## WHAT IS REQUIRED
Without including any picture, copy the entries that follow word for word.

## Document understanding data
· · ·

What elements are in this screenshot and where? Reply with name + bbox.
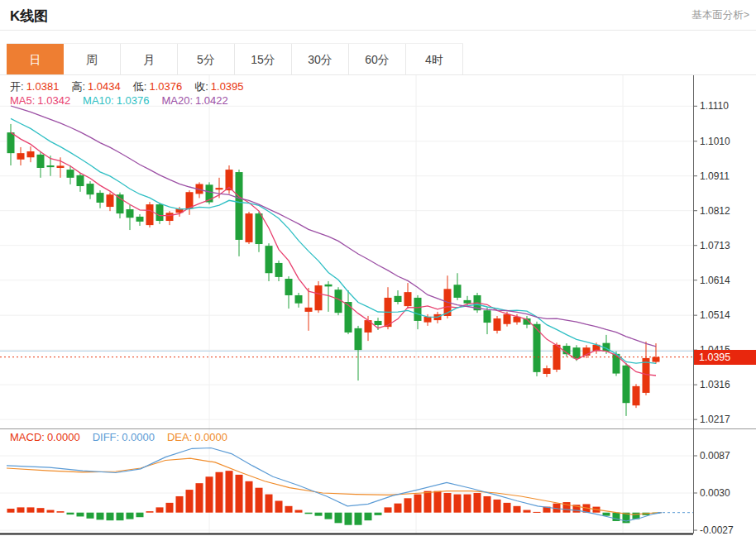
stat-item: 低:1.0376 <box>133 79 184 94</box>
macd-panel <box>7 448 693 525</box>
stat-item: MACD:0.0000 <box>10 431 83 443</box>
axis-tick-label: 1.1010 <box>700 136 730 147</box>
ma10-line <box>11 118 656 363</box>
ma5-line <box>11 132 656 376</box>
stat-value: 1.0422 <box>195 94 228 107</box>
stat-item: 开:1.0381 <box>10 79 61 94</box>
stat-label: MA20: <box>161 94 193 107</box>
tab-15min[interactable]: 15分 <box>235 44 292 75</box>
stat-value: 1.0376 <box>117 94 150 107</box>
stat-item: 收:1.0395 <box>194 79 246 94</box>
tab-day[interactable]: 日 <box>7 44 64 75</box>
stat-label: DEA: <box>167 431 192 443</box>
axis-tick-label: 1.0514 <box>700 309 730 321</box>
tab-month[interactable]: 月 <box>121 44 178 75</box>
candles <box>7 124 660 416</box>
stat-item: MA5:1.0342 <box>10 94 73 107</box>
current-price-badge: 1.0395 <box>694 350 756 365</box>
axis-tick-label: 1.1110 <box>700 100 729 112</box>
axis-tick-label: 1.0217 <box>700 414 730 425</box>
tab-30min[interactable]: 30分 <box>292 44 349 75</box>
tab-5min[interactable]: 5分 <box>178 44 235 75</box>
stat-value: 0.0000 <box>194 431 227 443</box>
stat-value: 0.0000 <box>122 431 155 443</box>
tab-bar-border <box>0 74 756 75</box>
macd-row: MACD:0.0000DIFF:0.0000DEA:0.0000 <box>10 431 240 443</box>
stat-value: 1.0434 <box>88 80 121 93</box>
axis-tick-label: 1.0911 <box>700 170 730 182</box>
axis-tick-label: 1.0812 <box>700 205 730 217</box>
axis-tick-label: 1.0614 <box>700 275 730 286</box>
stat-item: DIFF:0.0000 <box>93 431 157 443</box>
tab-4hour[interactable]: 4时 <box>406 44 463 75</box>
stat-item: 高:1.0434 <box>71 79 122 94</box>
axis-tick-label: 1.0713 <box>700 240 730 251</box>
stat-value: 1.0376 <box>149 80 182 93</box>
ohlc-row: 开:1.0381高:1.0434低:1.0376收:1.0395 <box>10 79 256 94</box>
axis-tick-label: -0.0027 <box>700 524 734 536</box>
stat-label: 开: <box>10 80 24 93</box>
stat-label: 低: <box>133 80 147 93</box>
axis-tick-label: 0.0087 <box>700 450 730 462</box>
stat-label: MA10: <box>83 94 114 107</box>
ma-row: MA5:1.0342MA10:1.0376MA20:1.0422 <box>10 94 241 107</box>
stat-value: 0.0000 <box>47 431 80 443</box>
tab-week[interactable]: 周 <box>64 44 121 75</box>
stat-label: DIFF: <box>93 431 120 443</box>
tab-60min[interactable]: 60分 <box>349 44 406 75</box>
kline-module: K线图 基本面分析> 1.11101.10101.09111.08121.071… <box>0 0 756 536</box>
tab-bar: 日周月5分15分30分60分4时 <box>7 43 463 75</box>
stat-label: 收: <box>194 80 208 93</box>
stat-label: MA5: <box>10 94 35 107</box>
stat-item: MA20:1.0422 <box>161 94 230 107</box>
stat-value: 1.0342 <box>37 94 70 107</box>
axis-tick-label: 1.0316 <box>700 379 730 390</box>
stat-item: DEA:0.0000 <box>167 431 230 443</box>
stat-value: 1.0381 <box>26 80 60 93</box>
stat-value: 1.0395 <box>211 80 244 93</box>
stat-label: MACD: <box>10 431 45 443</box>
axis-tick-label: 0.0030 <box>700 487 730 499</box>
stat-label: 高: <box>71 80 85 93</box>
axis-labels: 1.11101.10101.09111.08121.07131.06141.05… <box>693 100 734 536</box>
stat-item: MA10:1.0376 <box>83 94 151 107</box>
ma20-line <box>11 106 656 347</box>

· · ·

## OUTPUT OF THE EXERCISE
What elements are in this screenshot and where? Reply with name + bbox.
stat-item: 低:1.0376 <box>133 79 184 94</box>
macd-panel <box>7 448 693 525</box>
stat-item: MACD:0.0000 <box>10 431 83 443</box>
axis-tick-label: 1.1010 <box>700 136 730 147</box>
ma10-line <box>11 118 656 363</box>
ma5-line <box>11 132 656 376</box>
stat-value: 1.0422 <box>195 94 228 107</box>
stat-item: 开:1.0381 <box>10 79 61 94</box>
stat-label: MA20: <box>161 94 193 107</box>
tab-15min[interactable]: 15分 <box>235 44 292 75</box>
stat-value: 1.0376 <box>117 94 150 107</box>
stat-item: 收:1.0395 <box>194 79 246 94</box>
tab-day[interactable]: 日 <box>7 44 64 75</box>
stat-label: DEA: <box>167 431 192 443</box>
axis-tick-label: 1.0514 <box>700 309 730 321</box>
tab-month[interactable]: 月 <box>121 44 178 75</box>
candles <box>7 124 660 416</box>
stat-item: MA5:1.0342 <box>10 94 73 107</box>
current-price-badge: 1.0395 <box>694 350 756 365</box>
axis-tick-label: 1.1110 <box>700 100 729 112</box>
axis-tick-label: 1.0217 <box>700 414 730 425</box>
tab-30min[interactable]: 30分 <box>292 44 349 75</box>
tab-5min[interactable]: 5分 <box>178 44 235 75</box>
stat-value: 0.0000 <box>194 431 227 443</box>
stat-value: 0.0000 <box>122 431 155 443</box>
tab-bar-border <box>0 74 756 75</box>
macd-row: MACD:0.0000DIFF:0.0000DEA:0.0000 <box>10 431 240 443</box>
stat-value: 1.0434 <box>88 80 121 93</box>
axis-tick-label: 1.0911 <box>700 170 730 182</box>
axis-tick-label: 1.0812 <box>700 205 730 217</box>
axis-tick-label: 1.0614 <box>700 275 730 286</box>
stat-item: DIFF:0.0000 <box>93 431 157 443</box>
tab-4hour[interactable]: 4时 <box>406 44 463 75</box>
stat-item: 高:1.0434 <box>71 79 122 94</box>
axis-tick-label: 1.0713 <box>700 240 730 251</box>
stat-value: 1.0376 <box>149 80 182 93</box>
ohlc-row: 开:1.0381高:1.0434低:1.0376收:1.0395 <box>10 79 256 94</box>
axis-tick-label: -0.0027 <box>700 524 734 536</box>
stat-label: 开: <box>10 80 24 93</box>
stat-label: 低: <box>133 80 147 93</box>
axis-tick-label: 0.0087 <box>700 450 730 462</box>
stat-label: MA10: <box>83 94 114 107</box>
ma-row: MA5:1.0342MA10:1.0376MA20:1.0422 <box>10 94 241 107</box>
stat-value: 0.0000 <box>47 431 80 443</box>
tab-week[interactable]: 周 <box>64 44 121 75</box>
stat-label: DIFF: <box>93 431 120 443</box>
tab-60min[interactable]: 60分 <box>349 44 406 75</box>
kline-module: K线图 基本面分析> 1.11101.10101.09111.08121.071… <box>0 0 756 536</box>
tab-bar: 日周月5分15分30分60分4时 <box>7 43 463 75</box>
stat-label: 收: <box>194 80 208 93</box>
stat-label: MA5: <box>10 94 35 107</box>
stat-item: MA20:1.0422 <box>161 94 230 107</box>
stat-value: 1.0342 <box>37 94 70 107</box>
axis-tick-label: 1.0316 <box>700 379 730 390</box>
stat-item: DEA:0.0000 <box>167 431 230 443</box>
stat-value: 1.0381 <box>26 80 60 93</box>
stat-value: 1.0395 <box>211 80 244 93</box>
stat-label: MACD: <box>10 431 45 443</box>
axis-tick-label: 0.0030 <box>700 487 730 499</box>
stat-label: 高: <box>71 80 85 93</box>
axis-labels: 1.11101.10101.09111.08121.07131.06141.05… <box>693 100 734 536</box>
stat-item: MA10:1.0376 <box>83 94 151 107</box>
ma20-line <box>11 106 656 347</box>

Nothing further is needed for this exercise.